Ich habe dem Weltverband schon einige Ideen übermittelt. Man müsste Bewerbe von Hörenden und Nicht-Hörenden Spielerinnen zusammenlegen und die vorhandene Infrastruktur und Organisation nutzen. Ein Beispiel ist die Kooperation zwischen den Olympischen Spielen und den Paralympics, dort funktioniert das gut.
Deine Erfolge in diesem Jahr wurden medial sehr positiv wahrgenommen, du warst als Sportlerin des Jahres mit Handicap nominiert.
Ich habe schon die Nominierung nicht erwartet, da der Gehörlosensport in den Köpfen nicht so präsent ist. Umso schöner war es, auf Platz zwei gewählt zu werden.
Siehst du dich als Botschafterin des Gehörlosensports?
Absolut. In Österreich gibt es 1,6 Millionen Menschen mit Hörbeeinträchtigung. Da ist es essentiell, dass bestehende Barrieren beseitigt werden. Ich möchte hierfür meinen Beitrag leisten.
Wie kann Österreich als Sport- und Parasport-Nation weiterwachsen?
Der Stellenwert der Bewegung im Alltag muss sich ändern. In anderen Ländern ist es selbstverständlich, dass man in der Früh Sport betreibt. Auch infrastrukturell gibt es viel Verbesserungspotenzial. Gerade Kindern, ob mit oder ohne Handicap, muss Sport zugänglich gemacht werden. Kompetente Trainer, die mit gehörlosen Menschen umgehen können, sind leider noch Mangelware. Man sollte inklusives Training in die Ausbildung der Coaches integrieren.
Abseits deiner sportlichen Karriere hältst du Vorträge über nonverbale Kommunikation.
Es geht um die richtige Benützung der Körpersprache. Weltweit ist sie, bis auf kleine kulturelle Unterschiede, universell verständlich. In unserer digital dominierten Welt ist es nicht mehr üblich, Augenkontakt zu suchen. Dabei kann man gerade mit einem freundlichen Blick in die Augen seines Gegenübers Vertrauen aufbauen. Besonders Führungskräfte können hier extrem profitieren.
Was fasziniert dich so an diesem Metier?
Es ist spannend, weil ich so viele unterschiedliche Menschen kennenlerne. Ich muss immer neue Wege der Kommunikation finden. Es gibt keinen Standard-Leitfaden oder ein Patent-Rezept zu diesem Thema. Jeder Mensch denkt anders, hat unterschiedliche Ideale und einen individuellen persönlichen Hintergrund.
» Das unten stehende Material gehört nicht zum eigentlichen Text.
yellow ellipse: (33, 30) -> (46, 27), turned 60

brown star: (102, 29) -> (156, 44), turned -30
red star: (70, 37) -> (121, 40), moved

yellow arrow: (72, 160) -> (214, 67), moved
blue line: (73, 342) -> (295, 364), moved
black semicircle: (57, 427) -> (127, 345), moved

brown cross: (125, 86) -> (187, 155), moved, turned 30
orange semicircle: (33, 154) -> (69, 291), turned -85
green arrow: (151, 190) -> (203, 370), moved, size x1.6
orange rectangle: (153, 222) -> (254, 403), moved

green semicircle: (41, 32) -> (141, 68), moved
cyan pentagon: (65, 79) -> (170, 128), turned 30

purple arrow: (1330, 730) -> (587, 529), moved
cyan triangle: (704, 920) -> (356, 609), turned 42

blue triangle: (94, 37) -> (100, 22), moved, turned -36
Wie nutzt du deine Kenntnisse am Court?
Ich beobachte die Körpersprache meiner Gegnerinnen genau, aber auch die der Trainer. Man kann da schon seine Schlüsse daraus ziehen. Es ist ein Werkzeug, mit dem man viel reparieren kann, wenn es nicht rund läuft. Zu viel will ich aber natürlich nicht verraten. (lacht)
Welcher Sportler ist in Sachen Körpersprache ein Vorbild?
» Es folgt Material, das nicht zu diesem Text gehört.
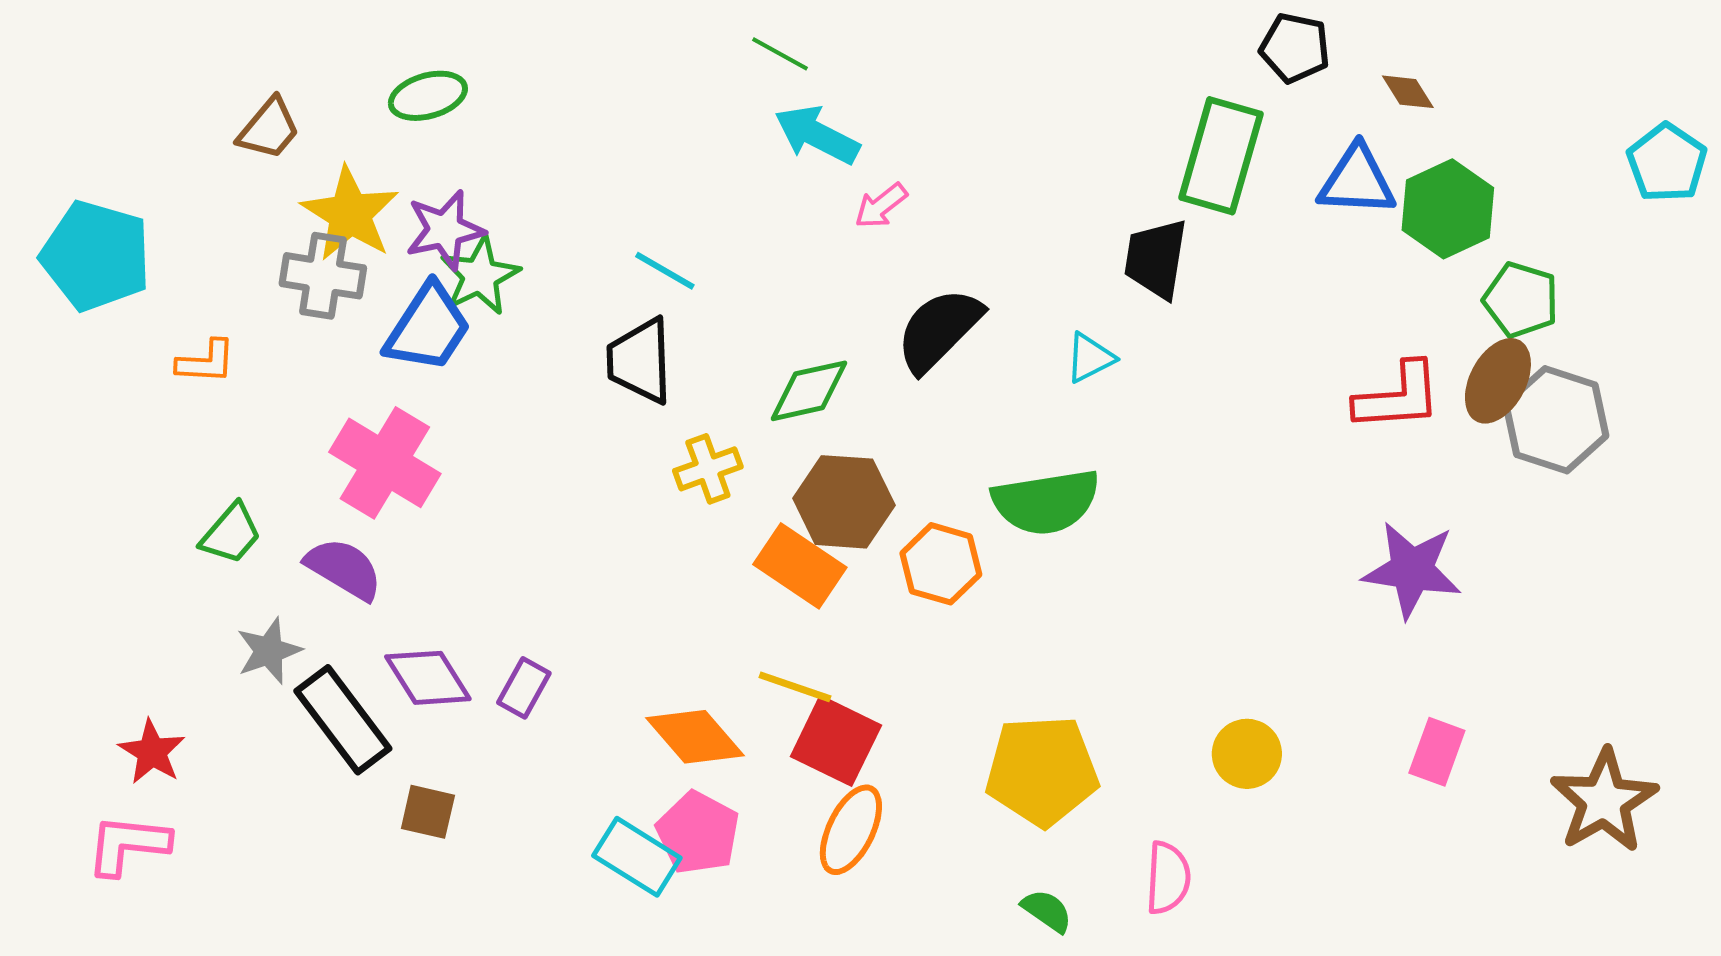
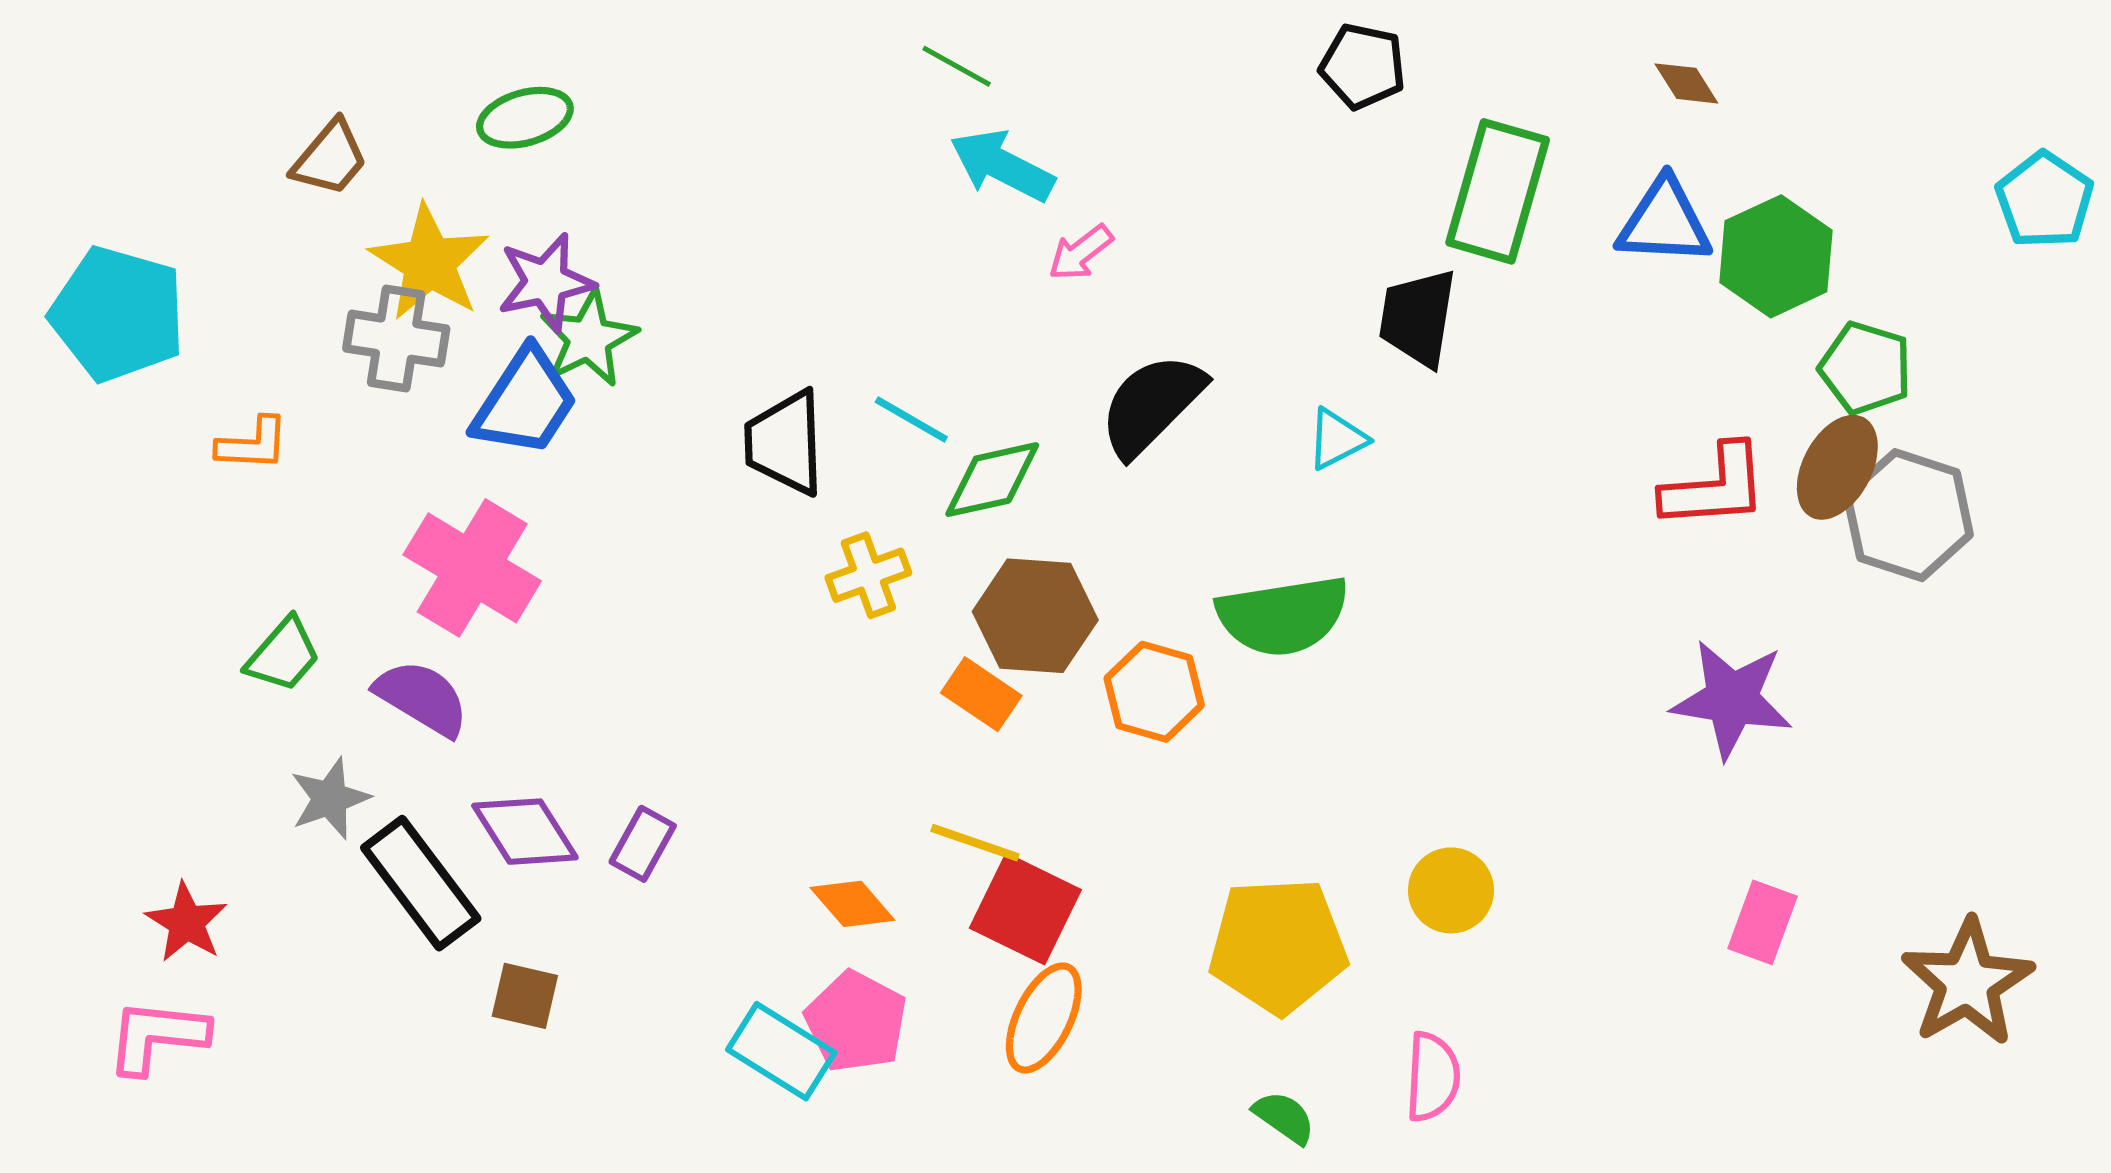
black pentagon: (1295, 48) -> (1363, 66), moved
brown diamond: (1408, 92) -> (1686, 83), moved
cyan line: (665, 271) -> (911, 419), moved
orange rectangle: (800, 566) -> (981, 694), size x0.7
orange diamond: (695, 737) -> (852, 904), size x0.7
yellow circle: (1247, 754) -> (1451, 890), moved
Novak Djokovic. Der ist sehr gleichmäßig auf einem Level und strahlt große Selbstsicherheit aus. Interessant ist auch die Entwicklung von Dominic Thiem, da hat sich viel getan. Er ist deutlich ruhiger und selbstbewusster geworden. Ab und zu schimpft er natürlich noch, aber das könnte auch Methode haben. Wenn ihn genau das pusht, soll er ruhig die Aggressionen rauslassen. Hier muss man sagen: Die Körpersprache muss einfach zur Persönlichkeit passen.
Hättest du für ihn noch Platz in einem deiner Kurse?
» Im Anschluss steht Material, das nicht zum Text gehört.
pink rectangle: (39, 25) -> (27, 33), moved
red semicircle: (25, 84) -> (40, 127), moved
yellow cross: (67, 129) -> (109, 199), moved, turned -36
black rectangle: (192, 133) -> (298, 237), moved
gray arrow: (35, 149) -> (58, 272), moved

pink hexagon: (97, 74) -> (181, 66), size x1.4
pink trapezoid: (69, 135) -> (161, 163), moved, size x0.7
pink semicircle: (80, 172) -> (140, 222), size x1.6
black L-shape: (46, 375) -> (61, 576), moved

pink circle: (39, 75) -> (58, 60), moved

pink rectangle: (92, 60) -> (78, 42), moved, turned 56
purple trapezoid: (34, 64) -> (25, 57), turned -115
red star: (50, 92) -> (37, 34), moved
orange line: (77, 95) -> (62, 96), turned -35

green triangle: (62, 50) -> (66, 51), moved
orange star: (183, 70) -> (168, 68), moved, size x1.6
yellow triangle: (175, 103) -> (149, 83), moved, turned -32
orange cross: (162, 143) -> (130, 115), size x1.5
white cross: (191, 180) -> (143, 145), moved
Natürlich. Er kann jederzeit vorbeikommen. (lacht)
Welche Ziele hast du dir für das Jahr 2020 gesetzt?
Ich möchte meine Kontinuität im Spiel noch verbessern. Nach Stress-Situationen möchte ich Entspannungs-Elemente reinbringen, das könnte mir helfen. Gesund bleiben, wäre nach meiner Knie-OP vor drei Jahren auch wünschenswert. Bei einer Badminton-EM der Hörenden möchte auch teilnehmen.
Wie bereitest du dich auf die Deaflympics 2021 vor?
Ich versuche, mich mit einer intensiven Visualisierung davon, im Training noch mehr zu pushen. Der Druck wird enorm sein, auf diese Stress-Situation werde ich mich mental vorbereiten, um die optimale Lösung parat zu haben. Ich will mir im Vorfeld möglichst viele Werkzeuge für das Erfolgskonstrukt zurechtlegen.